Items from a dataset:
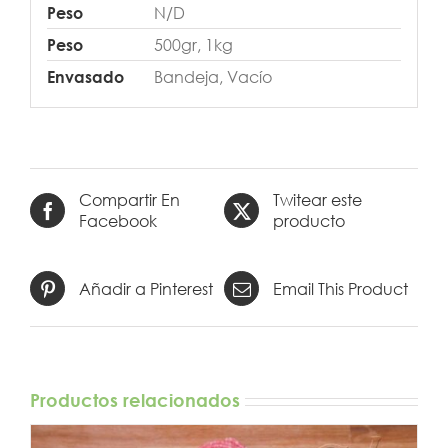
N/D
Peso
500gr, 1kg
Peso
Bandeja, Vacío
Envasado
Compartir En
Twitear este
Facebook
producto
Añadir a Pinterest
Email This Product
Productos relacionados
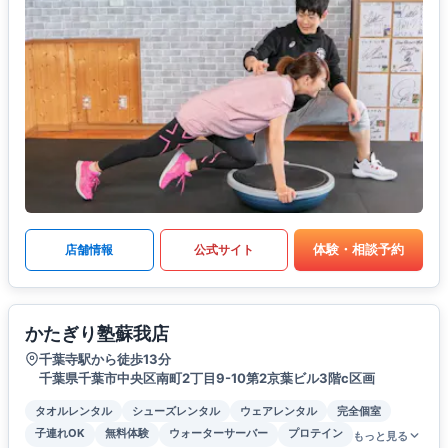
体験・相談予約
店舗情報
公式サイト
かたぎり塾蘇我店
千葉寺駅から徒歩13分
千葉県千葉市中央区南町2丁目9-10第2京葉ビル3階c区画
タオルレンタル
シューズレンタル
ウェアレンタル
完全個室
子連れOK
無料体験
ウォーターサーバー
プロテイン
もっと見る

TASK DIRECTIONS> Would you return the records exactly, keeping out every picture?

PROBLEM SOLUTION>
N/D
Peso
500gr, 1kg
Peso
Bandeja, Vacío
Envasado
Compartir En
Twitear este
Facebook
producto
Añadir a Pinterest
Email This Product
Productos relacionados
体験・相談予約
店舗情報
公式サイト
かたぎり塾蘇我店
千葉寺駅から徒歩13分
千葉県千葉市中央区南町2丁目9-10第2京葉ビル3階c区画
タオルレンタル
シューズレンタル
ウェアレンタル
完全個室
子連れOK
無料体験
ウォーターサーバー
プロテイン
もっと見る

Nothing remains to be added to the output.